Les investisseurs espagnols ont doublé leurs investissements dans le pétrole et le gaz depuis le début de la guerre contre l'Iran.




Depuis le début de la guerre avec l'Iran, les investisseurs espagnols ont doublé leurs investissements dans le pétrole et le gaz. Malgré l'incertitude, les marchés n'ont pas paniqué ; au contraire, on observe un intérêt accru pour tirer profit des opportunités offertes par le secteur de l'énergie, notamment par les matières premières comme le pétrole brut et le gaz naturel.
La guerre au Moyen-Orient a suscité un vif intérêt de la part des investisseurs espagnols pour le pétrole, le gaz et les autres matières premières. Loin de paniquer, les courtiers constatent que malgré une certaine nervosité, il n'y a pas de capitulation, et que les investissements dans ces actifs ont même doublé. Le commerce des matières premières a connu une croissance significative, tant en volume qu'en capital investi.

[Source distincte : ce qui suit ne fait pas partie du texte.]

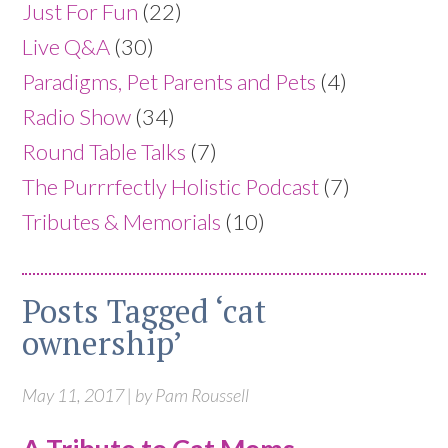
Just For Fun
(22)
Live Q&A
(30)
Paradigms, Pet Parents and Pets
(4)
Radio Show
(34)
Round Table Talks
(7)
The Purrrfectly Holistic Podcast
(7)
Tributes & Memorials
(10)
Posts Tagged ‘cat
ownership’
May 11, 2017 | by Pam Roussell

Les ETF énergétiques ont connu une forte demande, notamment auprès des investisseurs les plus expérimentés, malgré les mises en garde des institutions financières quant à leur complexité et aux risques qu'ils présentent. En effet, nombre d'entre eux utilisent des produits dérivés dont le prix peut différer du cours réel du marché. Cependant, plusieurs des produits les plus négociés sont liés au pétrole et au gaz, témoignant d'une stratégie opportuniste au vu du contexte géopolitique.

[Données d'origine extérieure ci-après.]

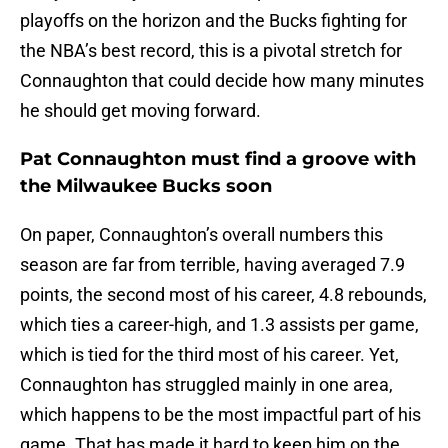
playoffs on the horizon and the Bucks fighting for
the NBA’s best record, this is a pivotal stretch for
Connaughton that could decide how many minutes
he should get moving forward.
Pat Connaughton must find a groove with
the Milwaukee Bucks soon
On paper, Connaughton’s overall numbers this
season are far from terrible, having averaged 7.9
points, the second most of his career, 4.8 rebounds,
which ties a career-high, and 1.3 assists per game,
which is tied for the third most of his career. Yet,
Connaughton has struggled mainly in one area,
which happens to be the most impactful part of his
game. That has made it hard to keep him on the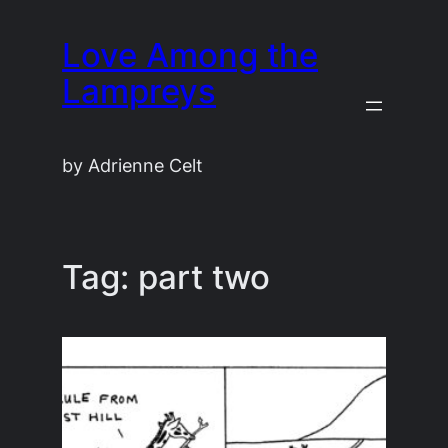
Skip
Love Among the
to
content
Lampreys
by Adrienne Celt
Tag:
part two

Le pétrole est devenu la ressource la plus recherchée, sous l'effet des anticipations de hausse des prix et de sa forte volatilité. Le gaz suscite également des inquiétudes en raison de la flambée des prix et des risques de problèmes d'approvisionnement, notamment en Europe, plus touchée que les États-Unis. Globalement, la crise énergétique intensifie les investissements et met en lumière la vulnérabilité de l'Europe face à ces ressources.
Manuel Velazquez, associé chez ERA Group L'expert, qui surveille les prix mondiaux pour gérer les marges des entreprises d'ERA, connaît depuis plusieurs semaines une période de tension en raison de l'impact que la hausse des prix du carburant ou du gaz pourrait avoir sur divers secteurs. « Nous observons des scénarios de prix potentiellement préoccupants », notamment pour le gaz , reconnaît-il, car même dans le meilleur des cas, les prix resteront supérieurs à 40 euros par MWh, soit 20 % de plus qu'avant-guerre. Qatar Energy a déjà admis qu'il lui faudra entre trois et cinq ans pour rétablir la production de son usine de Ras Laffan, qui représentait 17 % de sa capacité de production et couvrait 3 % de la demande mondiale de GNL (gaz naturel liquéfié), explique l'expert, qui désigne l'Italie comme le pays le plus touché. Contrairement à l'Espagne, qui a réagi après le début de la guerre en Ukraine pour réduire sa dépendance aux sources étrangères, l'Italie ne s'est pas suffisamment préparée.
La crise actuelle des prix « affecte beaucoup plus l’Europe — où le gaz est six fois plus cher — que les États-Unis, reflétant notre faiblesse géostratégique en matière d’énergie » [Manuel Velazquez, associé chez ERA Group].